HF reference comparison — 2026-05-24

Hardware: RTX 5070 12 GB, INT4 Settings: steps=16, gen_length=64, 4 test prompts Script: benchmarks/compare_hf.py

Path	LLaDA-8B-Instruct	LLaDA-1.5
HF reference (`reference/llada_reference.py`), batch=1 sequential	32.4 tok/s	32.7 tok/s
dlmserve batch=1 sequential	32.8 tok/s (1.01× HF)	32.7 tok/s (1.00× HF)
dlmserve batch=4	81.7 tok/s (2.52× HF)	82.0 tok/s (2.51× HF)

dlmserve batch=1 matches HF reference to within measurement noise — confirms no per-request overhead. Batching at N=4 delivers ~2.5× HF reference throughput on both models.

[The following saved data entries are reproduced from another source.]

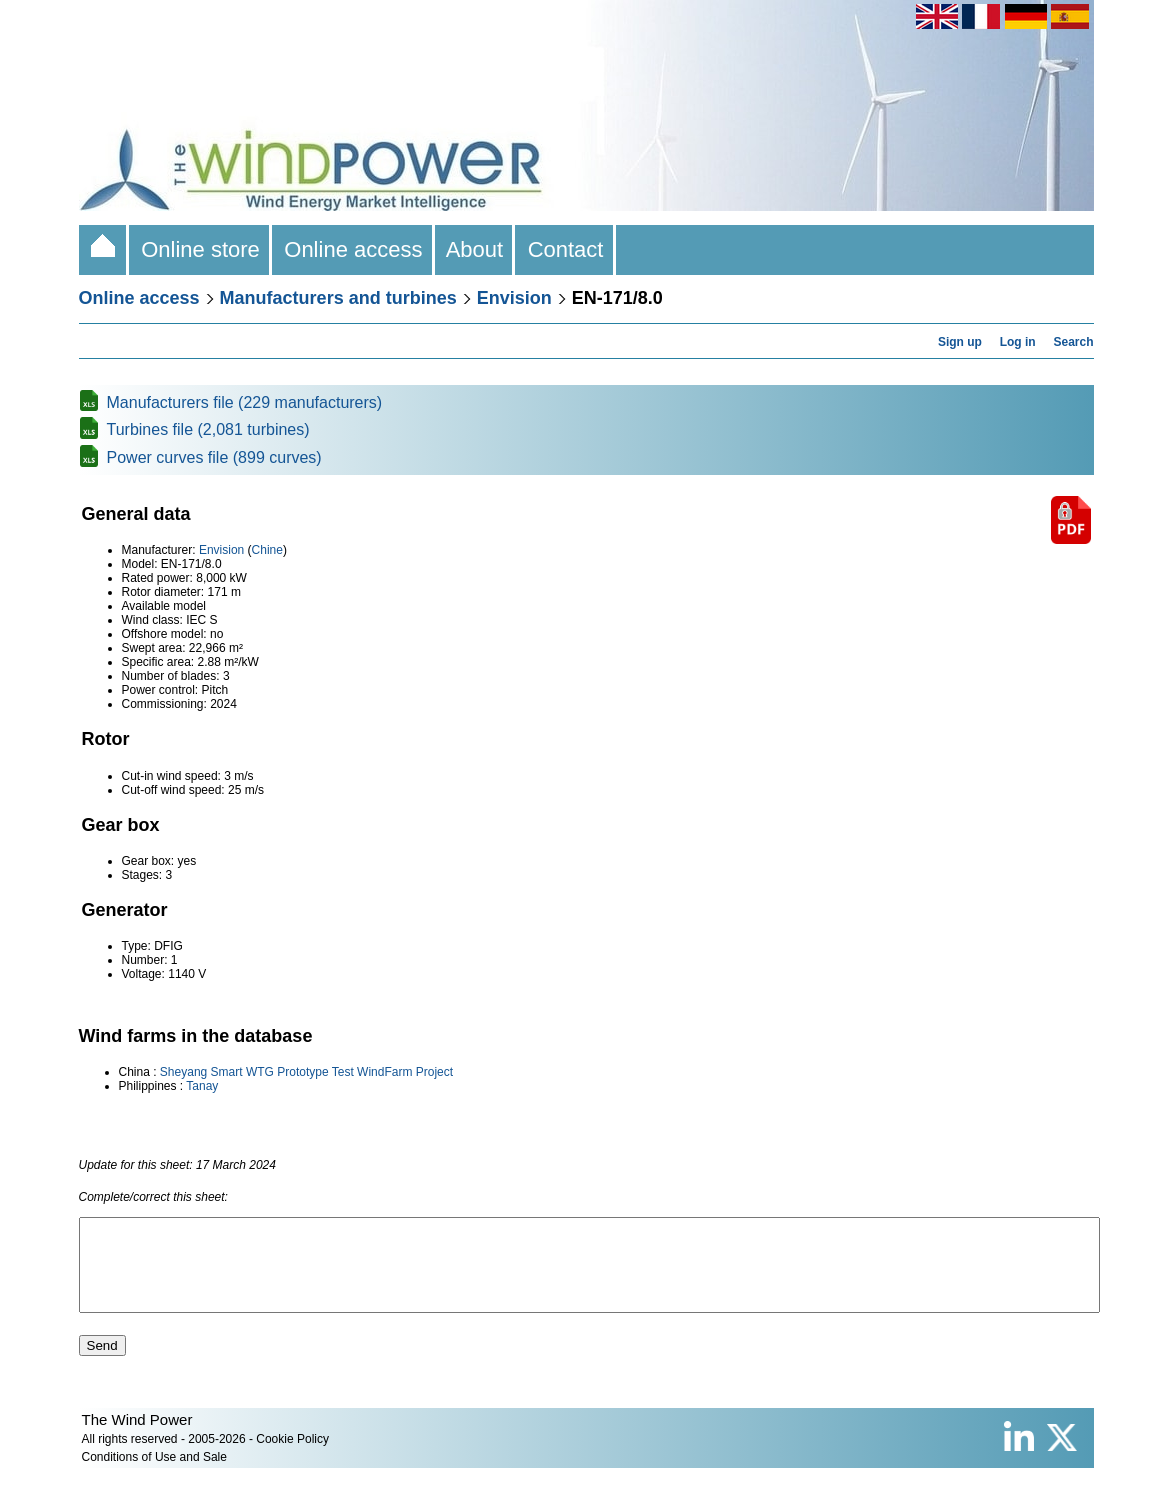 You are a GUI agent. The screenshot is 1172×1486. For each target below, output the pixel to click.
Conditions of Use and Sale (154, 1475)
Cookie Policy (292, 1457)
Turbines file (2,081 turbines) (208, 429)
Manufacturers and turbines (338, 298)
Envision (514, 298)
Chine (267, 550)
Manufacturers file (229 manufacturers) (245, 402)
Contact (565, 249)
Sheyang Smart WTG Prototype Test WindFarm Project (306, 1072)
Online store (200, 249)
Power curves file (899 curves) (214, 457)
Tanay (202, 1086)
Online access (353, 249)
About (475, 249) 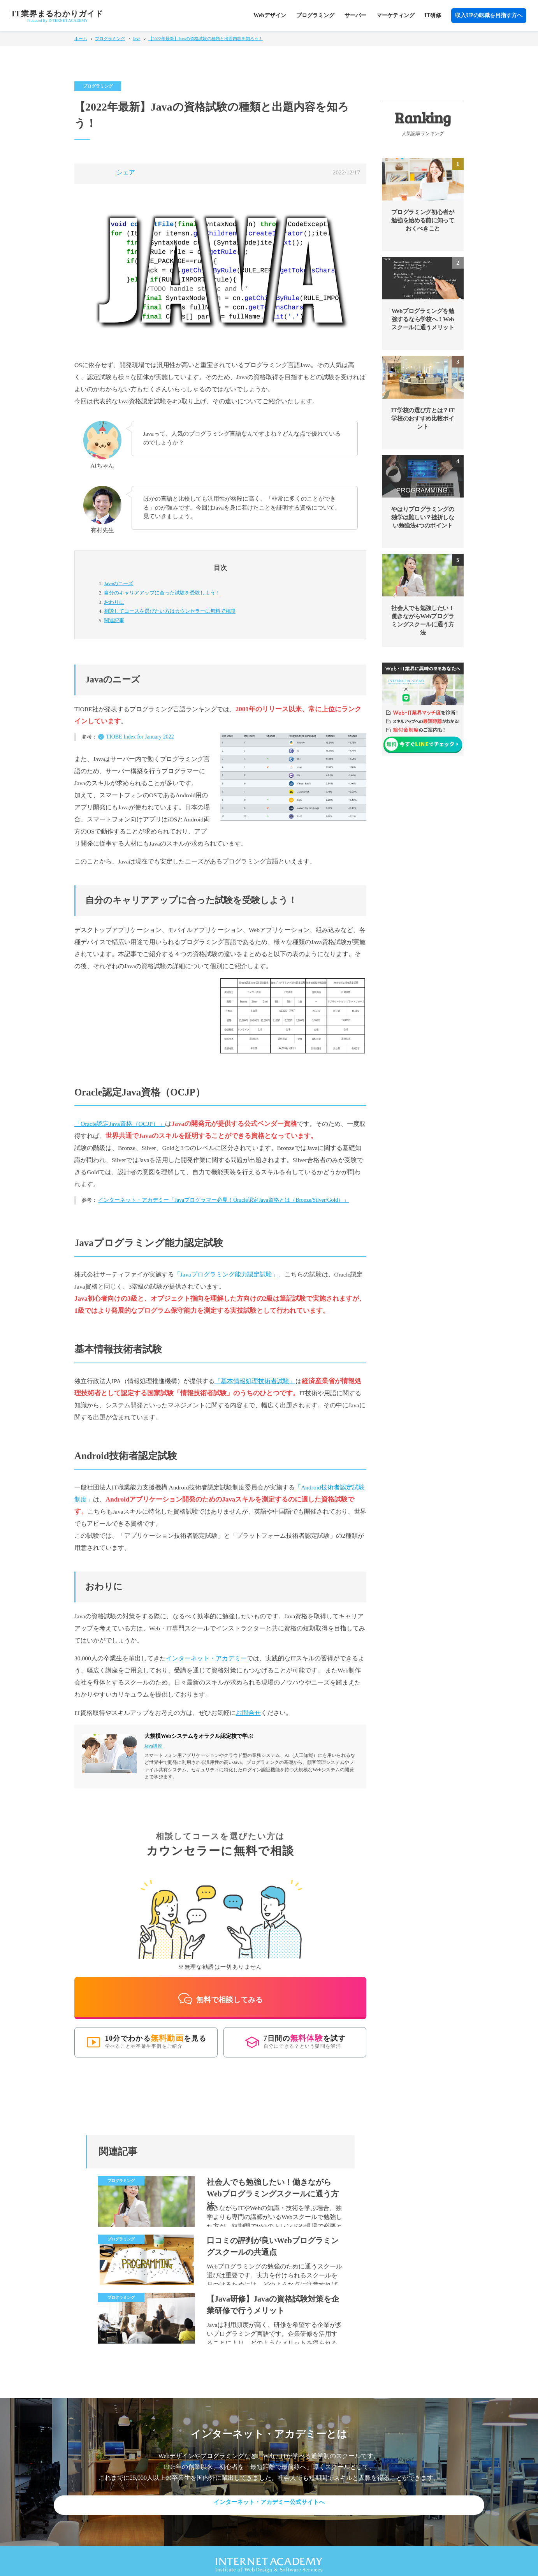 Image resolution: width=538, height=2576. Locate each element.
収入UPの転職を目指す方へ (488, 15)
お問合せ (248, 1712)
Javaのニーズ (118, 583)
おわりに (114, 602)
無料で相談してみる (220, 1991)
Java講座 (153, 1746)
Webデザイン (269, 15)
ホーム (80, 38)
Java (137, 38)
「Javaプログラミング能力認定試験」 (226, 1274)
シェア (125, 172)
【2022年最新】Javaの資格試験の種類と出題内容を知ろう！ (205, 38)
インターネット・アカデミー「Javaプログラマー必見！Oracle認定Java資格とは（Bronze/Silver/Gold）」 (223, 1200)
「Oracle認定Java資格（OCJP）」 (119, 1123)
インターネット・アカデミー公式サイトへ (269, 2495)
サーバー (355, 15)
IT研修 (433, 15)
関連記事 (114, 620)
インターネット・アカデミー (206, 1658)
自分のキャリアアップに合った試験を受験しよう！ (162, 593)
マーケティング (395, 15)
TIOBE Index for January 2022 (140, 737)
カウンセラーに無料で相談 (170, 611)
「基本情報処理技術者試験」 (254, 1381)
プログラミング (315, 15) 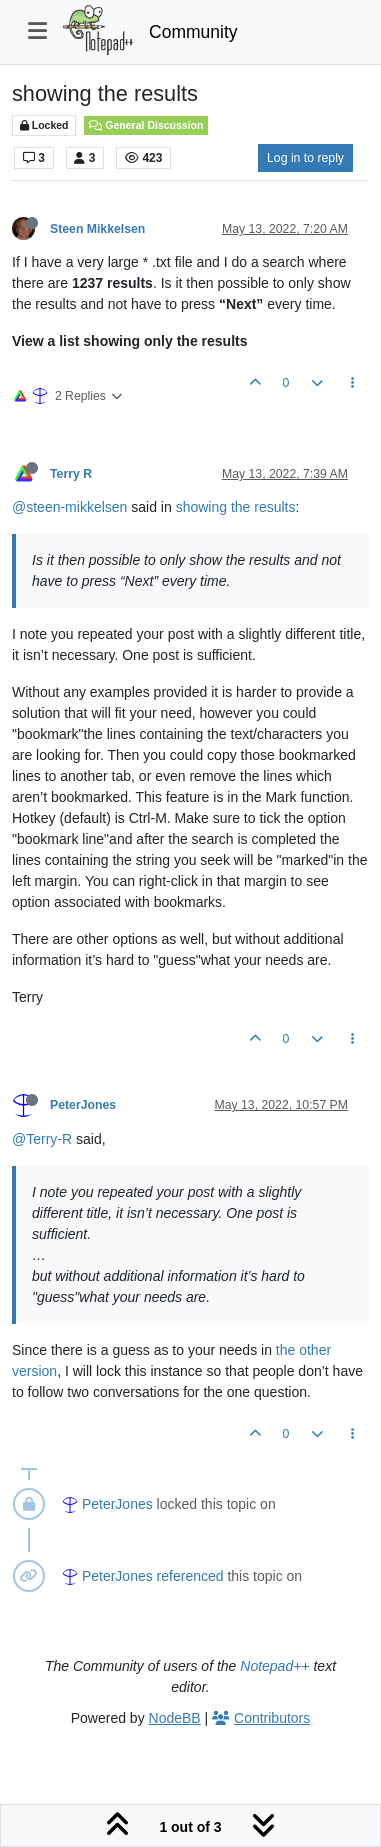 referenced (190, 1576)
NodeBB (175, 1718)
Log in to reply (305, 158)
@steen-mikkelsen (69, 507)
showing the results (236, 507)
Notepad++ (274, 1666)
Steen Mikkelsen (97, 229)
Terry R (71, 474)
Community (193, 32)
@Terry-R (42, 1139)
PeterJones (83, 1105)
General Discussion (146, 125) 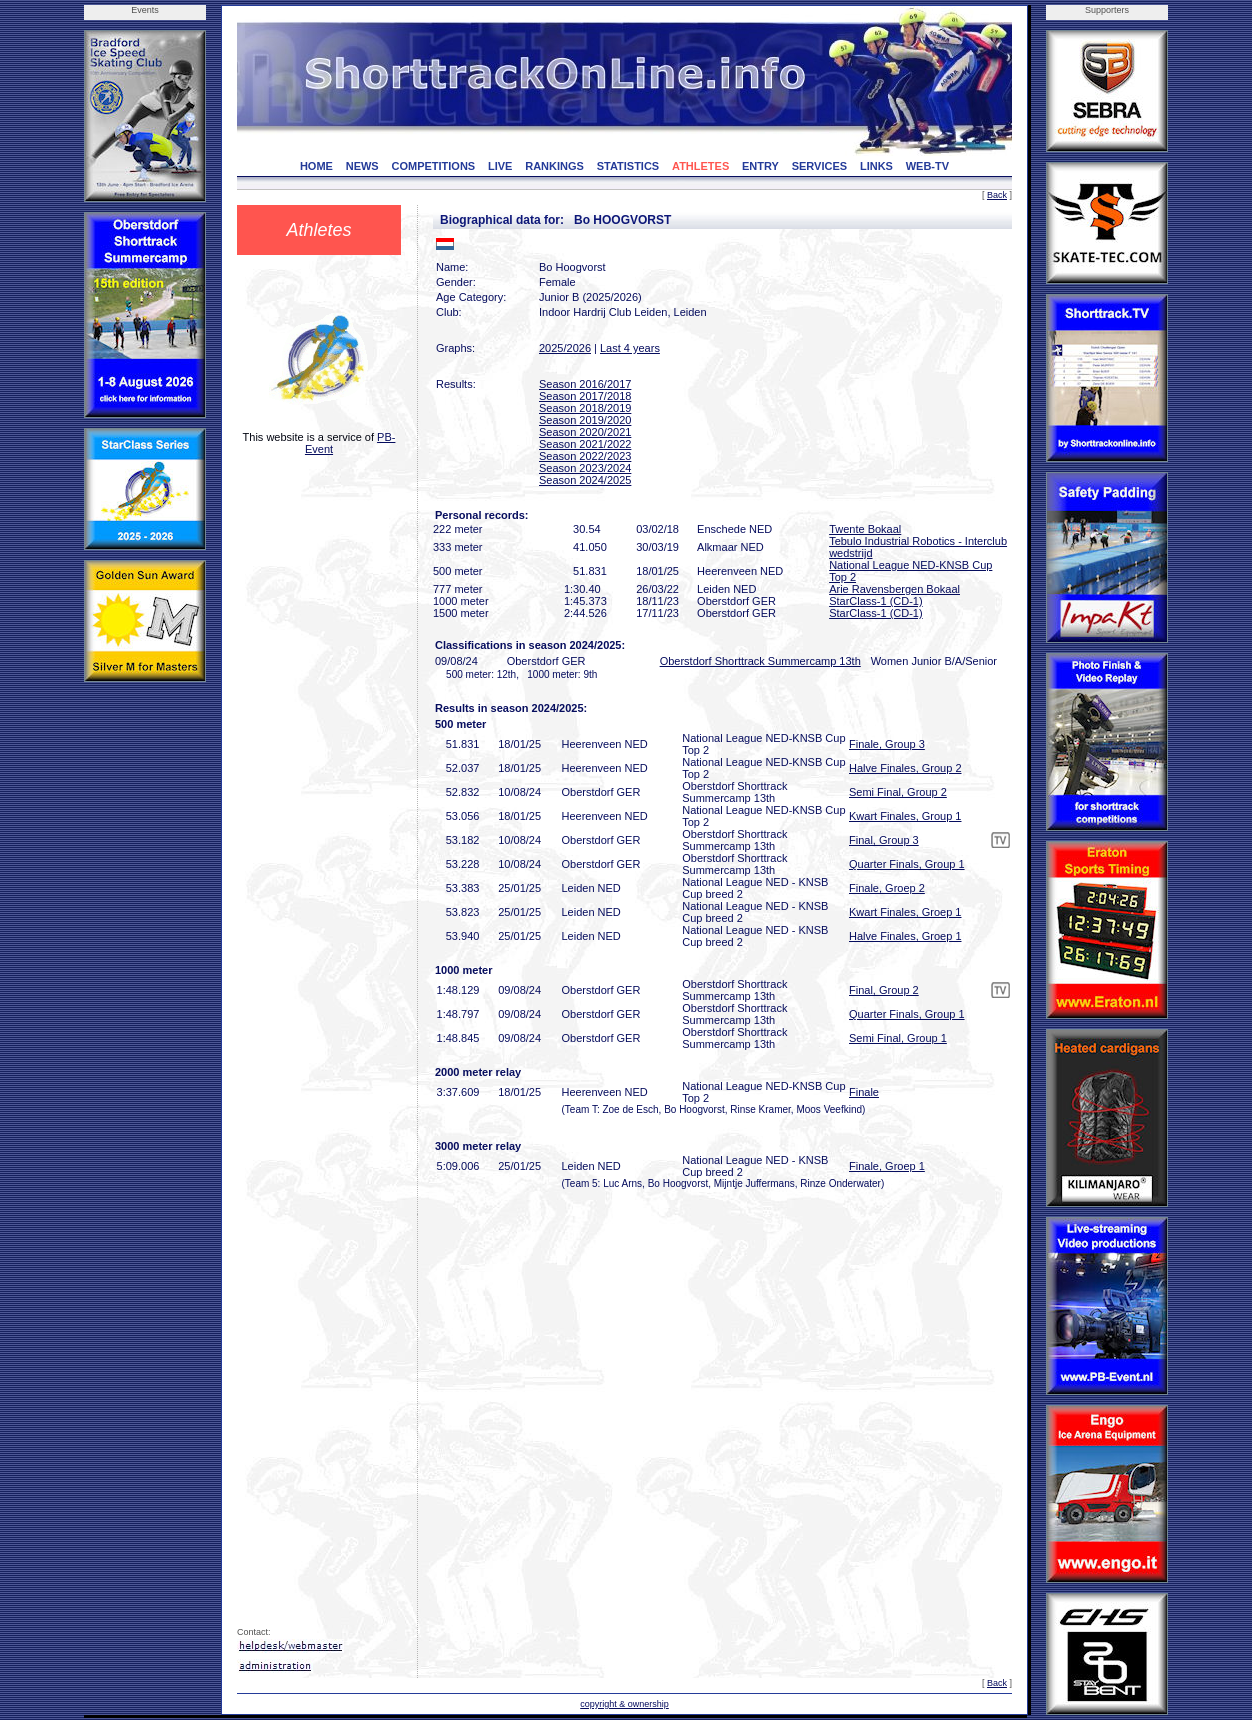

LocalLeap calibration sweep — LLaDA-1.5 — 2026-05-24

Hardware: RTX 5070 12 GB, INT4 Settings: steps=16, gen_length=256, 20 HumanEval problems Script: scripts/calibrate_local_leap.py

Baseline pass@1 = 0.100.

κ	τ	W	pass@1	diff	gate
0.50	0.60	4	0.050	+0.050	✗
0.50	0.75	4	0.100	+0.000	✓
0.60	0.60	4	0.050	+0.050	✗
0.60	0.75	4	0.100	+0.000	✓
0.70	0.60	4	0.050	+0.050	✗
0.70	0.75	4	0.100	+0.000	✓
0.80	0.60	4	0.050	+0.050	✗
0.80	0.75	4	0.100	+0.000	✓
0.90	0.60	4	0.100	+0.000	✓
0.90	0.75	4	0.050	+0.050	✗

τ=0.75 is the determining threshold (passes for κ ∈ [0.5, 0.8]). Picked (κ=0.5, τ=0.75, W=4) for maximum anchor-propagation aggressiveness. Wired into _LOCAL_LEAP_MODEL_DEFAULTS in dlmserve/engine.py. Confirmed all 4 LocalLeap quality gates (MMLU, HumanEval, BLEU, determinism) pass for LLaDA-1.5 at these values.

LLaDA-8B-Instruct continues to use the paper-published defaults (κ=0.9, τ=0.75, W=4) from arXiv:2510.07081 §4.1. κ=0.9 fails for LLaDA-1.5 at τ=0.75, so per-model defaults are necessary.